Is it true that, if the radar gets built, the Met Office will be able to veto all further planning applications in the area?
The Planning Direction for England gives Met Office a right to be consulted on planning applications based on maps we submit to local planning authorities outlining when and where we wish to be consulted. However, the Met Office cannot just veto applications. There are provisions where, in the worst case, if a planning authority was going to approve an application against the advice of the Met Office, a Direction under Section 77 of the Town & Country Planning Act could be considered which would effectively request that the application is ‘called in’ for determination by the Secretary of State rather than the planning authority.
Met Office have never used these provisions and our preference is to maintain contact throughout the planning process and to work with a developer to ensure that any concerns can be addressed and overcome where possible.
In this instance, a map will be prepared based on the height of the radar, surrounding topography and distance from the radar tower to identify heights of structures that may be of concern, and as such where we would wish to be consulted if a planning application fell within the identified zones.

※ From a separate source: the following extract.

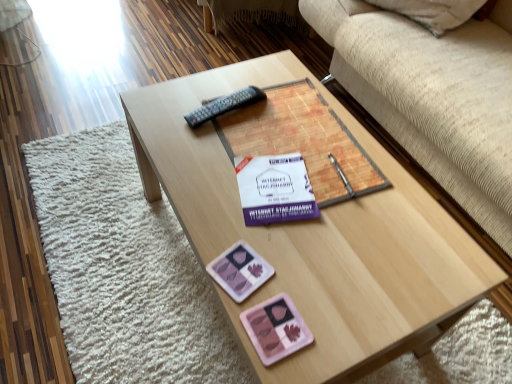 At what (x,y) coordinates should I click in order to perform the action: click on vacant region above white paper at center (from a real-world perspective). Please return your answer as a coordinate pair (x, y). This screenshot has height=384, width=512. Looking at the image, I should click on (274, 188). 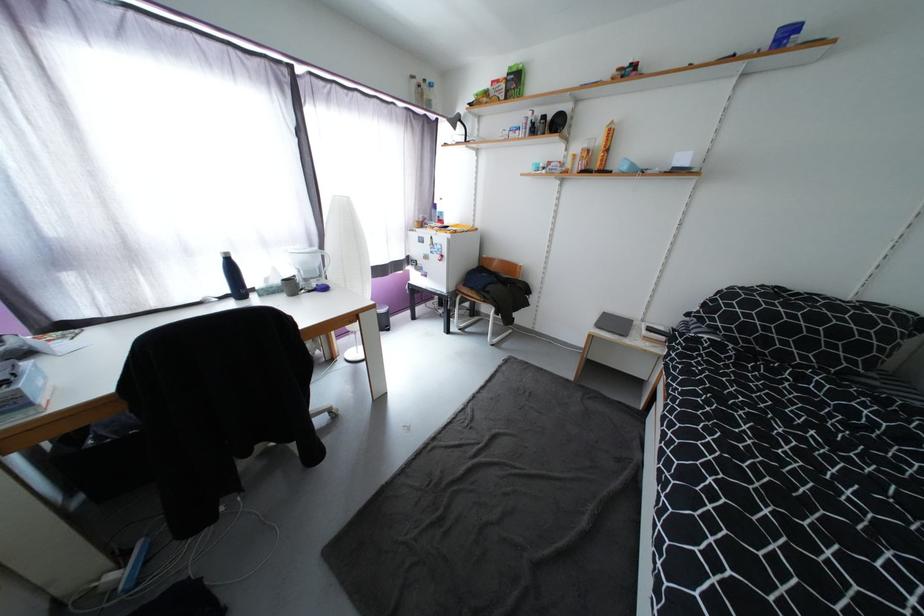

However, Met Office are primarily concerned with tall structures such as wind turbines which are at greater risk of causing interference to the radar. Structures below the level of the radar are unlikely to be of concern. As such, more domestic style planning applications are rarely a cause for concern.
What happens if Anglian Water sell the site?
Anglian Water has confirmed that it has a long-term commitment to this site. However, should the site ever be sold, provisions are being agreed to ensure the radar can continue to occupy and operate from the site.
Is the Met Office offering any ‘benefits in kind’ to the local community?
The Met Office has long experience and a great reputation for engaging with schools and colleges on STEM activities. We would be delighted to work with the young people of Old Buckenham and the surrounding area in a similar way.
As the radar would be financed by public money, we cannot offer to fund local amenities (e.g. by providing a children’s playground) in the same way that a private developer might.
Why didn’t I get a leaflet telling me about the meeting?
We paid for a distribution of leaflets to the following postcodes NR16 1, NR16 2, NR17 1, NR17 2. We understand that some people did not receive a leaflet and are following this up with the distributors. We would welcome any information from individuals who did not receive a leaflet, so that we can follow this up.